Commodore Joseph Truing turned to face the young officer and—barely—refrained from rolling his eyes. Joseph was over a hundred years old, thanks to anti-aging treatments he’d accepted when he’d joined the Federation Navy, and Lieutenant Harwich looked as if he’d barely started to shave. He was eager enough, anyway, even if he did have a habit of reporting every random flicker on the detectors as an incoming enemy attack. It was hard to believe, Joseph thought to himself from time to time, that
he
had ever been that young.

“Yes, lieutenant? What have you detected this time?”

Admiral Justinian’s military machine was, somewhat to his regret, less formal than the Federation Navy. Proper military discipline would come in time, Joseph was sure, but until then he’d just have to suffer. He didn’t regret signing up with the admiral when his recruiters had found him on the colony he’d chosen as a retirement home, yet there were times when he wondered if Justinian’s grand plan to reshape the Federation would succeed.

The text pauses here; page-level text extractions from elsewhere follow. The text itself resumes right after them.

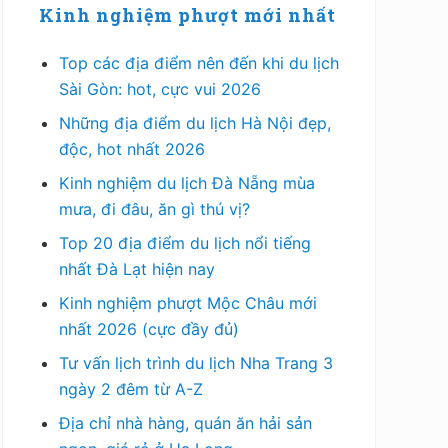
Kinh nghiệm phượt mới nhất
Top các địa điểm nên đến khi du lịch
Sài Gòn: hot, cực vui 2026
Những địa điểm du lịch Hà Nội đẹp,
độc, hot nhất 2026
Kinh nghiệm du lịch Đà Nẵng mùa
mưa, đi đâu, ăn gì thú vị?
Top 20 địa điểm du lịch nổi tiếng
nhất Đà Lạt hiện nay
Kinh nghiệm phượt Mộc Châu mới
nhất 2026 (cực đầy đủ)
Tư vấn lịch trình du lịch Nha Trang 3
ngày 2 đêm từ A-Z
Địa chỉ nhà hàng, quán ăn hải sản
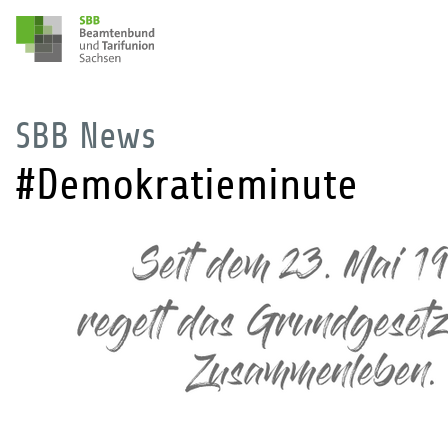
SBB News
#Demokratieminute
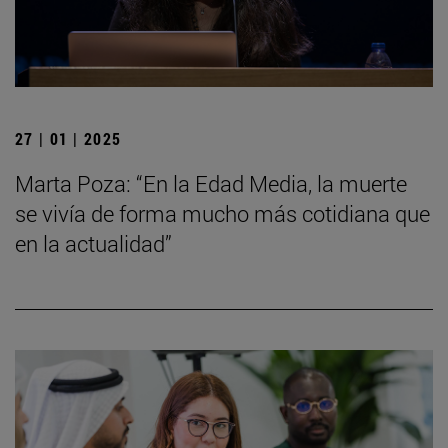
27 | 01 | 2025
Marta Poza: “En la Edad Media, la muerte
se vivía de forma mucho más cotidiana que
en la actualidad”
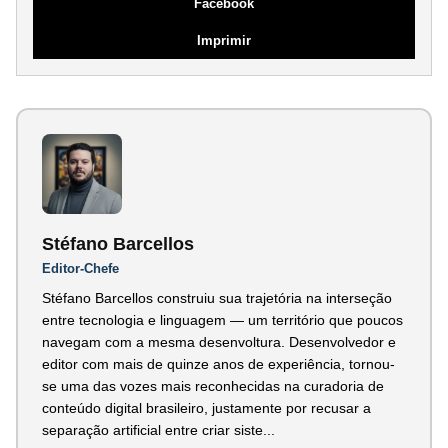
Facebook
Imprimir
Stéfano Barcellos
Editor-Chefe
Stéfano Barcellos construiu sua trajetória na interseção
entre tecnologia e linguagem — um território que poucos
navegam com a mesma desenvoltura. Desenvolvedor e
editor com mais de quinze anos de experiência, tornou-
se uma das vozes mais reconhecidas na curadoria de
conteúdo digital brasileiro, justamente por recusar a
separação artificial entre criar siste...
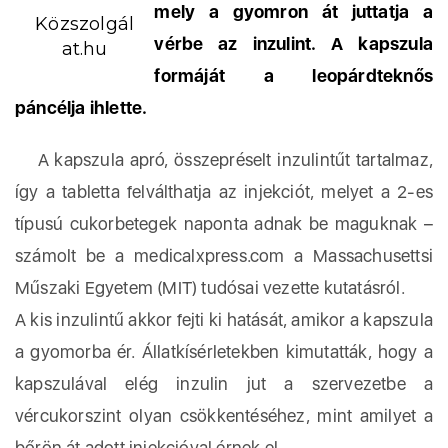
mely a gyomron át juttatja a
Közszolgál
vérbe az inzulint. A kapszula
at.hu
formáját a leopárdteknős
páncélja ihlette.
A kapszula apró, összepréselt inzulintűt tartalmaz,
így a tabletta felválthatja az injekciót, melyet a 2-es
típusú cukorbetegek naponta adnak be maguknak –
számolt be a medicalxpress.com a Massachusettsi
Műszaki Egyetem (MIT) tudósai vezette kutatásról.
A kis inzulintű akkor fejti ki hatását, amikor a kapszula
a gyomorba ér. Állatkísérletekben kimutatták, hogy a
kapszulával elég inzulin jut a szervezetbe a
vércukorszint olyan csökkentéséhez, mint amilyet a
bőrön át adott injekcióval érnek el.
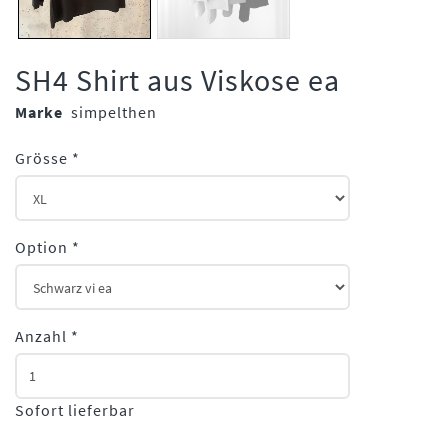
SH4 Shirt aus Viskose ea
Marke
simpelthen
Grösse
*
Option
*
Anzahl
*
Sofort lieferbar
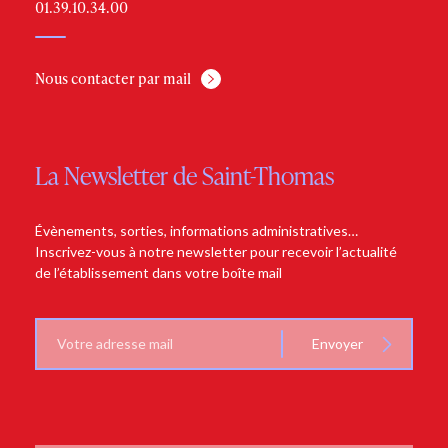
01.39.10.34.00
Nous contacter par mail
La Newsletter de Saint-Thomas
Évènements, sorties, informations administratives…
Inscrivez-vous à notre newsletter pour recevoir l’actualité
de l’établissement dans votre boîte mail
E-
Envoyer
mail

The news from the war front, heavily censored through it was, was not good. The war had stalemated.

The youngster managed to look offended, even though he was also keen to show off. “We picked up a signal from a starship that just entered the system...ah, entered the system some hours ago,” he reported. “The Governor-General is requesting a meeting between his ships and our squadron for transfer of classified material. There is also an ID header from Secretary Festal directing us to comply with the request.”